相続登記を放置してあるケースについて、今回の義務化の改正は大きな影響を受けることになる。
特に、多いのが「田舎の土地や山林」などのケースです。一刻も早く対応を検討する必要がある。
「相続土地国庫帰属制度」は、相続又は遺贈(自身の財産を遺言によって指定した人へ贈ること)によって宅地や田畑、森林などの土地の所有権を相続した人が、一定の要件を満たした場合に、土地を手放して国に引き渡す(国庫に帰属させる)ことができる新しい制度。
(1)申請の段階で却下となる土地
Ø 建物がある土地
Ø 担保権や使用収益権が設定されている土地
Ø 他人の利用が予定されている土地
Ø 特定の有害物質によって土壌汚染されている土地
Ø 境界が明らかでない土地・所有権の存否や範囲について争いがある土地
(2)該当すると判断された場合に不承認となる土地
Ø 一定の勾配・高さの崖があって、管理に過分な費用・労力がかかる土地
Ø 土地の管理・処分を阻害する有体物が地上にある土地
Ø 土地の管理・処分のために、除去しなければいけない有体物が地下にある土地
Ø 隣接する土地の所有者等との争訟によらなければ管理・処分ができない土地
Ø その他、通常の管理・処分に当たって過分な費用・労力がかかる土地
【費用】
l 申請する際には、1筆(※1)の土地当たり1万4000円の審査手数料。
l 負担金は、1筆ごとに20万円が基本。(同じ種目の土地が隣接していれば、負担金の合算の申出をすることができ、2筆以上でも負担金は20万円)
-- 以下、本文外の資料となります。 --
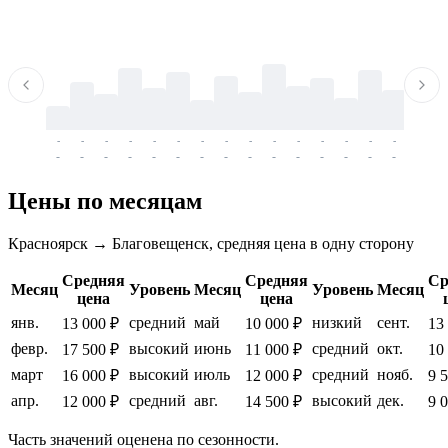
-
-
-
-
-
-
-
-
-
-
-
-
-
-
-
-
-
-
-
-
-
-
-
-
-
-
-
-
-
-
-
-
-
-
Цены по месяцам
Красноярск → Благовещенск, средняя цена в одну сторону
Средняя
Средняя
Ср
Месяц
Уровень
Месяц
Уровень
Месяц
цена
цена
янв.
средний
май
низкий
сент.
13 000 ₽
10 000 ₽
13
февр.
высокий
июнь
средний
окт.
17 500 ₽
11 000 ₽
10
март
высокий
июль
средний
нояб.
16 000 ₽
12 000 ₽
9 
апр.
средний
авг.
высокий
дек.
12 000 ₽
14 500 ₽
9 
Часть значений оценена по сезонности.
一部の市街地の宅地、農用地区域内の農地、森林などについては、面積に応じて負担金を算定するものもある。
ここでは、相続人申告登記を解説していきます ⇓ ⇓
相続登記の義務化にともなって相続人申告登記は新設された。
相続人申告登記とは、不動産の相続人が自分であることを申し出るための制度。
※法定相続人の範囲及び法定相続分の割合の確定が不要です。
【相続人申告登記制度の特徴】
①相続人全員から1人からでも申出ができる。
②申出を行った相続人の氏名・住所のみが職権で登記される。
③持分は登記されない。
④所有権の登記に、付記登記で実行される。
⑤法定相続人全員の氏名・住所を調査する必要はない。
⑥被相続人の出生から死亡までの全ての戸籍謄本を添付する必要はない。
⑦相続した不動産を相続人が第三者に売却する場合、別途、相続による所有権移転登記を備えることが必要
罰金を設けることで強制的に相続登記をさせることとなりますが、長期間相続登記を放置していると相続人の数を把握しきれていない不動産もある。
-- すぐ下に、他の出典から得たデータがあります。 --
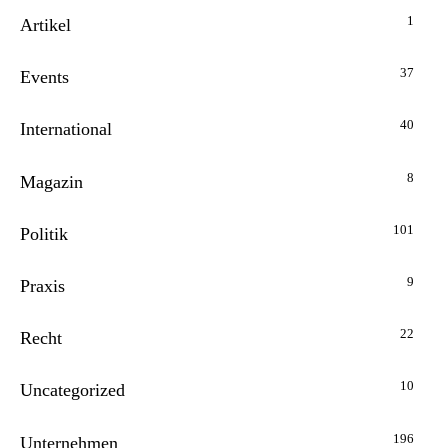
1
Artikel
37
Events
40
International
8
Magazin
101
Politik
9
Praxis
22
Recht
10
Uncategorized
196
Unternehmen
たとえば、何代も相続登記をしていない土地があり、登記上の所有者は死亡して100年近く経つ曽祖父のままといった土地も珍しくありません。この場合、現在に至るまでに何度も相続が発生しており、相続人が膨大に増えてしまっています。
このように簡単に遺産分割できない状況にある方々のために新設された制度が、相続人申告登記です。
※すぐに遺産分割して相続登記できないけれど、罰金を科されずに済む救済措置!
相続登記申請の履行期間内(3年以内)に相続人申告登記をすると、以下の内容を申し出たとして相続登記の申請義務を履行したものとみなされます。
l 所有権の登記名義人について相続が開始した事実
l 自らがその相続人であること
申し出をした相続人の氏名や住所などが登記簿に記載されますが、持分までは登記されません。つまり、権利の取得を示すための登記ではなく、あくまでも「相続人であることを申告する」ためだけの制度です。これにより、法務局は登記簿を見れば相続人が誰かを容易に把握できるようになります。
l 登記簿に氏名・住所が記載された人の申請義務のみが履行されたこととなる
l 相続人が複数人いる場合、特定の相続人が単独で申請できる
l 他の相続人の分を含めた代理申請ができる
l 法定相続人の範囲や法定相続分の割合の確定をしなくてもよい
l 申し出をする相続人本人が所有権の登記名義人の相続人であることがわかる戸籍謄本のみの提出でよい
もし、亡くなった両親・祖父母が持っていた土地や建物がそのままになっているのであれば、一度法務局にて所有権がどのようになっているか確認しましょう。相続登記されていなければ、すべての相続人で共有状態となっています。
すべての相続人で話し合って相続登記することが最善策ではあるものの、難しい場合は連絡の取れる人だけとでも一緒に相続人申告登記を行いましょう。「相続登記の申請義務を履行した」とみなされ、罰金の支払い義務から免れることができます。
◆相続人申告登記の申請方法◆
1.申告する人
申告する人は、不動産の登記名義人の相続人本人です。相続人全員で申告する必要はありません。また、他の相続人の分と一緒にまとめて申告する代理申し出も可能です。登記簿謄本には、申告した人の氏名と住所などが登記されます。
2.申告内容
1.
所有権の登記名義人について相続が開始した事実
2. 自らがその相続人であること
3.申告する場所
申告の手続きは、被相続人名義の不動産所在地を管轄する法務局です。複数の不動産の相続人となっている場合、それぞれの法務局にて登記手続きをしなければなりません。まとめて1つの法務局で手続きできないため注意しましょう。
4.申告期限
申告期限は相続登記の期限と同じ、相続によって不動産の所有権を取得した事実を知った日から3年以内。
(ア) 相続によって不動産の所有権を取得した事実を知った日から3年以内
(イ) 遺産分割協議が成立した日から3年以内
施行開始日である令和6年4月1日以前に発生した相続に関しても、相続登記の義務が発生します。申告期限を守らず相続登記も行わなければ、義務を果たさなかったとして10万円以下の過料が科せられます。
5.必要書類
l 亡くなった方(登記名義人)の除籍謄本
l 申告する相続人本人の戸籍謄本
l 申告する相続人本人の住民票
相続登記では、亡くなった方の生まれてから亡くなるまでの戸籍がすべて必要ですが、相続人申告登記では不要です。
※登記すること自体に費用は発生しません。必要書類の取得費用などがかかることが考えられる。
相続人申告登記を行う際の注意点
登記簿に住所氏名が掲載されることから以下のことが考えられる。
l 固定資産税を請求される可能性がある
l 国や行政から不動産に対する対応を迫られる可能性がある
l 不動産業者などから営業を受ける恐れがある
あくまでも相続登記履行のための登記なので、当然、相続人申告登記をすれば相続登記しなくてもよいわけではなく、いずれ相続人全員で正式な相続登記を申請する必要があります。